Um homem que cresceu de indignações
Em 1882, em Taubaté começou a vida desse homem, que teve a vida repleta de contradições. E começando as contradições de sua vida, neto do Visconde de Tremembé, o homem mais rico e respeitado do lugar, foi filho da filha ilegítima do Visconde, o que o colocava na incômoda condição de neto natural. Único descendente masculino, escolhido como herdeiro pelo avô, ele foi, ao mesmo tempo, amado e rejeitado pela cidade onde nasceu. Em Taubaté passou 17 dos seus 66 anos de vida, excluindo sua infância feliz, ele nunca conseguiu se entender com sua terra natal e nem ela com ele, pois há um grande descompasso entre as afirmações do lugar exato em que ele nasceu.
Em Taubaté veio um momento marcante de sua vida, sua escolarização, onde se descobriu um péssimo aluno de Língua Portuguesa, chegando até, a ser reprovado. Conta-se que seu livro “Emília no país da gramática” foi fruto dessa experiência. Aos 13 anos, mudou-se para São Paulo, onde foi se preparar para o curso de direito. Ele nunca foi
um bom aluno, na Faculdade do Direito do Largo São Francisco definiu seu período inteiro com uma única frase: “Aproveitei bastante dos meus professores. Não os miolos, mas sim as caras, das quais fiz ótimas caricaturas”. Concluindo o curso voltou para Taubaté, onde afirmou que seu bacharel não significava nada para ele. Mesmo assim foi para a cidade de Areias exercer o cargo de advogado, onde afirma ter passado o pior momento de sua vida, onde passava a maior parte do seu tempo lendo. Tanto em Areias como em Taubaté, nosso personagem sempre mostrou- se um inconformado com a vida acomodada do interior criticava o “convencionalismo de aldeia das comunidades”.
Antes de se tornar renomeado, ele foi herdeiro da fazenda de seu avô, tornando-se um ávido fazendeiro. Nessa época começou a observar bastante o homem do campo, enquanto se esforçava para conter a baixa produtividade, dessa observação nasceu Jeca Tatu, a sua mais divulgada criação. Foi como fazendeiro que ele revelou-se escritor. Atormentado com as queimadas que destruíam suas terras, ele escreveu uma carta ao Jornal O Estado de São Paulo, denunciando a queimada do Vale do Paraíba. O jornal gostou tanto da carta que a transformou em artigo, publicando-a em destaque. Foi ele quem acabou com a imagem romântica e ingênua que a literatura brasileira fazia do interiorano.

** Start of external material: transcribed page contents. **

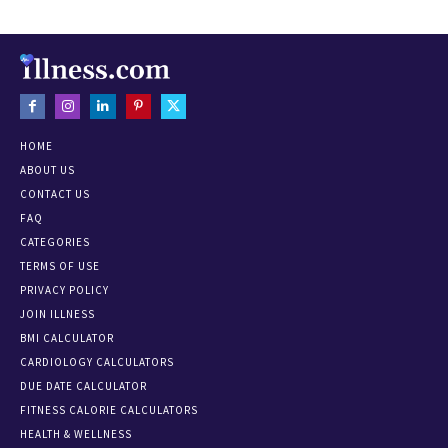
HOME
ABOUT US
CONTACT US
FAQ
CATEGORIES
TERMS OF USE
PRIVACY POLICY
JOIN ILLNESS
BMI CALCULATOR
CARDIOLOGY CALCULATORS
DUE DATE CALCULATOR
FITNESS CALORIE CALCULATORS
HEALTH & WELLNESS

Antes mesmo de o movimento modernista sacudir a cidade de São Paulo, ele incomodado com o excesso de divulgação dos autores estrangeiros, decide fundar a sua própria editora, nascia assim, a indústria editorial brasileira. Nasceu daí o cuidado do editor em se preocupar com o aspecto visual de suas publicações. Foi com ele que o Brasil conheceu a obra ilustrada e a obra infantil de qualidade.
Não levava a religião muito a sério e criticava muito os padres, com quem ganhou uma briga que o acompanhou pela vida inteira. Na década de 40, já era um escritor de sucesso, porém era detentor de muitos adversários, como a Igreja Católica, que não aprovava as obras do escritor. O veto sobre seus livros, sobretudo os infantis, recaiam sobre todas as escolas católicas, que proibiam seus alunos de lerem os seus livros.
Um grande ramo em sua vida foi o de empresário, ele investia em idéias e nem sempre as idéias acompanhavam o seu ritmo frenético. Com a Revolução de Isidoro Dias Lopes, a cidade para durante um mês, as oficinas da editora também. Sem produzir, ele vai à falência. Mas sua grande aventura como homem de negócios foi com o petróleo, quando acreditou na capacidade de autonomia econômica do país, porém por falta de apoio do governo em projetos nacionais sua experiência foi um fracasso.
Sendo uma figura ilustre, seus personagens sempre foram muito apreciados. E a força desses personagens era tão grande, que eles saíram do livro para o vídeo assim que a televisão foi criada. E a literatura infantil foi o seu grande fascínio, dizia ele “Devia ter escrito mais para as crianças, perdi meu tempo escrevendo para gente grande.“
Ele que teve uma vida agitada de intelectual e de militante dos interesses do país, teve a vida contada até por uma escola de samba. Pioneiro da indústria do livro, da campanha pelo petróleo e por uma siderurgia nacional, ativo defensor pela da luta pelo saneamento básico e contra o desmatamento do país, José Bento Monteiro Lobato foi acima de tudo, escritor e como tal criador da literatura infantil no Brasil.
Para Lobato, arte e vida eram na verdade coisas muito próximas, por isso ele dizia que a indignação era o único sentimento que o animava a escrever.